The U.S. government may hire as many as 1,000 aid experts and foreign service officers in the coming year, after Congress finally passed a broad 2010 budget bill that includes funding for the State Department, U.S. Agency for International Development and Millennium Challenge Corp.
President Barack Obama had not signed the bill at press time, but was expected to do so.
USAID will receive $1.39 billion to hire 300 additional foreign service officers as part of its Development Leadership Initiative, a program that seeks to enhance USAID's technical, managerial and leadership capacities.
The agency's 2010 budget is up by $300 million from its 2009 allocation.
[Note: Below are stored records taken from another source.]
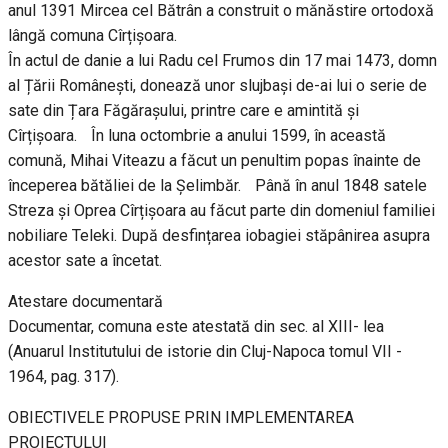
anul 1391 Mircea cel Bătrân a construit o mănăstire ortodoxă
lângă comuna Cîrțișoara.
În actul de danie a lui Radu cel Frumos din 17 mai 1473, domn
al Țării Românești, donează unor slujbași de-ai lui o serie de
sate din Țara Făgărașului, printre care e amintită și
Cîrțișoara. În luna octombrie a anului 1599, în această
comună, Mihai Viteazu a făcut un penultim popas înainte de
începerea bătăliei de la Șelimbăr. Până în anul 1848 satele
Streza și Oprea Cîrțișoara au făcut parte din domeniul familiei
nobiliare Teleki. După desfințarea iobagiei stăpânirea asupra
acestor sate a încetat.
Atestare documentară
Documentar, comuna este atestată din sec. al XIII- lea
(Anuarul Institutului de istorie din Cluj-Napoca tomul VII -
1964, pag. 317).
OBIECTIVELE PROPUSE PRIN IMPLEMENTAREA
PROIECTULUI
The budget includes $8.3 billion for the State Department's consular and diplomatic programs, which are poised to hire 700 foreign service personnel in 2010.
The Peace Corps will see a much-anticipated funding increase. Its $400 million budget is up $60 million from the previous fiscal year, as well as $27 million above what the corps actually requested.
For its part, the Millennium Challenge Corp. is set to receive a budget of $1.1 billion to further its mission of finding sustainable solutions to poverty in some of the world's poorest countries. Daniel Yohannes, MCC's new chief executive officer, welcomed the approved budget, which is 26 percent more than the organization's 2009 budget.
According to a bill summary, $7.8 billion will be allotted to global health and child survival initiatives, including improvements in global health surveillance and aid delivery. A total of $2.5 billion will go toward initiatives in agricultural development, microfinance, governance and democracy, education and climate change.
The U.S. fiscal year starts in October. Several government departments have been operating on continuing resolutions that have basically extended 2009 funding.